I don't think this can be answered properly.

Observe" being defined as "collect observations sufficient to convince astronomers that an object defying understood physics exists at the specific location of a real black hole (...)

This is the bread and butter of scientists. When we run out of phenomena to explain they will all be out o job other than infotainment consultants.

As or black holes specifically: before relativity was a thing, there was a theory of dark stars, which will also be the name of metal band someday. This dates back to the 1783. So as soon as newtonian physics become a thing, people will be on the lookout.

And they will find a lot of stuff. Whenever something is amiss, someone will shout dark star/black hole. Even today, people are looking for a planet in the solar system beyond Pluto (the infamous Planet X), and some... unorthodox people are claiming it is actually a small black hole.

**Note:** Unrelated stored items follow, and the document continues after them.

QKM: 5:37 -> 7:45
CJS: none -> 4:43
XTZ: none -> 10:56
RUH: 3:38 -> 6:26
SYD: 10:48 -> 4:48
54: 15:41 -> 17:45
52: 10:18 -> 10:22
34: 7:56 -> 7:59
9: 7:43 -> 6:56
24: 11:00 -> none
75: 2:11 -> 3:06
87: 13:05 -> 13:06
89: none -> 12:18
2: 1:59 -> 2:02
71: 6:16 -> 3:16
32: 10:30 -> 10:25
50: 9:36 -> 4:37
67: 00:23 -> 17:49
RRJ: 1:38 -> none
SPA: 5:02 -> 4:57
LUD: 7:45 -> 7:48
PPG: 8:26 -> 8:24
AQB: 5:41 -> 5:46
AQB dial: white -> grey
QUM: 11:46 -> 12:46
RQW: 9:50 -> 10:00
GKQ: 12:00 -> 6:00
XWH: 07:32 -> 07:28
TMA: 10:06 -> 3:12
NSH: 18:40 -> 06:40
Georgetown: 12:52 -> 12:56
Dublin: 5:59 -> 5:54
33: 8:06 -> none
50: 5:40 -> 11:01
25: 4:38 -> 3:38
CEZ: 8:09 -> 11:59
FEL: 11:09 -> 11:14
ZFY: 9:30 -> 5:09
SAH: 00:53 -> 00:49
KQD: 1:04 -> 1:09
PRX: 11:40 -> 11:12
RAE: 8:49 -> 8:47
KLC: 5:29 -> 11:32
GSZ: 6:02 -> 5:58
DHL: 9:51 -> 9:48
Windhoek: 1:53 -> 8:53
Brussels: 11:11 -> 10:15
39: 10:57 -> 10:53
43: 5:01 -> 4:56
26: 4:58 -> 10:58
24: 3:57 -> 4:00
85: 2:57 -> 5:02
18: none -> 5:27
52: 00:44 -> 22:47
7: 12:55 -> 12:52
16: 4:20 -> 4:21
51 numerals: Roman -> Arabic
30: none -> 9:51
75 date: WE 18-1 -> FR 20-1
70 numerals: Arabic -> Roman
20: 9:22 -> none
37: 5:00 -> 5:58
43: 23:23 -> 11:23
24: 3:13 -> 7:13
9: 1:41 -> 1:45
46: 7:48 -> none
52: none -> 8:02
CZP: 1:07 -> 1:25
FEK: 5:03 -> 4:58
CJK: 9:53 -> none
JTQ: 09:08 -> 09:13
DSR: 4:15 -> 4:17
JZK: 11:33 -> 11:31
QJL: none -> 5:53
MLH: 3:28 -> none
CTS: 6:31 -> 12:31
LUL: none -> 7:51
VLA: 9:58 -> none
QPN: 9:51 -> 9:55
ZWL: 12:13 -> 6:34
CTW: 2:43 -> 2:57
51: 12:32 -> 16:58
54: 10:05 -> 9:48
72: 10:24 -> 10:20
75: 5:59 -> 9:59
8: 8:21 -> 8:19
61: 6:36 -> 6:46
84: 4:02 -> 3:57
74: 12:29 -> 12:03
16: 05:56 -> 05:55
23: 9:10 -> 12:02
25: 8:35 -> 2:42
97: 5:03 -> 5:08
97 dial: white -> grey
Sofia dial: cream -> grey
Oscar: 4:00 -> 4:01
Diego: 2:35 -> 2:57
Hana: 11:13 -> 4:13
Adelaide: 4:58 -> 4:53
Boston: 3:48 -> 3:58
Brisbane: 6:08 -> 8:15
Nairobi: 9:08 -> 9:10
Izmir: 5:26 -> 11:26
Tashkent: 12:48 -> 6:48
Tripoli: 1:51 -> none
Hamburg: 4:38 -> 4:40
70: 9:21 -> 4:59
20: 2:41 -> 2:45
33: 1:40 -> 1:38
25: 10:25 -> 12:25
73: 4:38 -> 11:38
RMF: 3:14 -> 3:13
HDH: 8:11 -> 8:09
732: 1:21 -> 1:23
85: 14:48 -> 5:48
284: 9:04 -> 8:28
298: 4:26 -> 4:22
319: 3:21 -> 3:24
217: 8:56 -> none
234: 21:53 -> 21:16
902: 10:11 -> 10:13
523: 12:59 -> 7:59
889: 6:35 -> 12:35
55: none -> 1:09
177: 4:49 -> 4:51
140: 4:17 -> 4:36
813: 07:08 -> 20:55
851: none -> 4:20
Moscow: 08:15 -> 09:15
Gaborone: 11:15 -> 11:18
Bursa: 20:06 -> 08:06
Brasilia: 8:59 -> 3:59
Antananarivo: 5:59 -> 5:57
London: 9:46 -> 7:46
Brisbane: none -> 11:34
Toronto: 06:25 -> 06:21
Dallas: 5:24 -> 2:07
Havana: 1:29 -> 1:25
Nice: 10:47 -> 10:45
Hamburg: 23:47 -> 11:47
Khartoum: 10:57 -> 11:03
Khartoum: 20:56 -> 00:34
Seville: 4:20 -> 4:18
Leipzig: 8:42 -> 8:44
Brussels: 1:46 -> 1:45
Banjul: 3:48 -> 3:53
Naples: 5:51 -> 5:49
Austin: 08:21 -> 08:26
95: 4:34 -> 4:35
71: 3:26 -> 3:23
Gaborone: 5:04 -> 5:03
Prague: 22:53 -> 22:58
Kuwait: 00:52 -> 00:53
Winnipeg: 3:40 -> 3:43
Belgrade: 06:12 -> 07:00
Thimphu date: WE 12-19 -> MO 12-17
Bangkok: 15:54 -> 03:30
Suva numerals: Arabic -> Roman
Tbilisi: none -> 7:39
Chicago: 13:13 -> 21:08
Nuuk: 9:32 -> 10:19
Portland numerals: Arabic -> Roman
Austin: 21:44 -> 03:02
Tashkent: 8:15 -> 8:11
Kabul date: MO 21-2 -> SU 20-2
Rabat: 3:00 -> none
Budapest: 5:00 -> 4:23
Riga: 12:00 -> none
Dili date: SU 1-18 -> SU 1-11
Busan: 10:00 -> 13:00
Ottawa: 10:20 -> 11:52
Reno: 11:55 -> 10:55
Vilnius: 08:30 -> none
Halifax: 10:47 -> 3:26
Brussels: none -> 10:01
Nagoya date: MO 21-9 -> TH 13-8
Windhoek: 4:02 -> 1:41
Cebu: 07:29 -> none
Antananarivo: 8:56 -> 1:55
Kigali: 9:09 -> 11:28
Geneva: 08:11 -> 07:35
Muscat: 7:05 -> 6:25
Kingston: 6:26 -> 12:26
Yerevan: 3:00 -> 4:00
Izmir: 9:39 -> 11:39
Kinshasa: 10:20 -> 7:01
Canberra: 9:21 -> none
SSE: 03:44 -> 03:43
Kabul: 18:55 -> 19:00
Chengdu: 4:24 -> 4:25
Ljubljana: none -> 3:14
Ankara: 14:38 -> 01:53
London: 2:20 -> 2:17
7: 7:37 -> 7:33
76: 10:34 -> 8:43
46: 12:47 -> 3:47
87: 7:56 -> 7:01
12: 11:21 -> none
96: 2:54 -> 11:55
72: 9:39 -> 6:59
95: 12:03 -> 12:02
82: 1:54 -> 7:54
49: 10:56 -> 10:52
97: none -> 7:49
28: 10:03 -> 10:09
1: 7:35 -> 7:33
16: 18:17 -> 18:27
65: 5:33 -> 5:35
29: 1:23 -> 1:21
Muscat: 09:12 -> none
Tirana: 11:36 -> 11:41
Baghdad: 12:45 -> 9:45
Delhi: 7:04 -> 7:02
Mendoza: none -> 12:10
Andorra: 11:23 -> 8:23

An earlier example: Mercury precedes differently than what would be expected under purely newtonian physics. Relativity resolves this, but before it became mainstream, there were still astronomers looking for a planet or something else orbiting really close to the sun and messing up with Mercury. I'm fairly sure dark stars were considered by some.

I think that for us to look at something and say "yep, this can only be either the gravitational effect of an invisible yet extremely massive body or otherwise the work of Satan" - and be right about it - without knowing what a black hole is, the thing would to be so close to our face that the Earth probably wouldn't last long.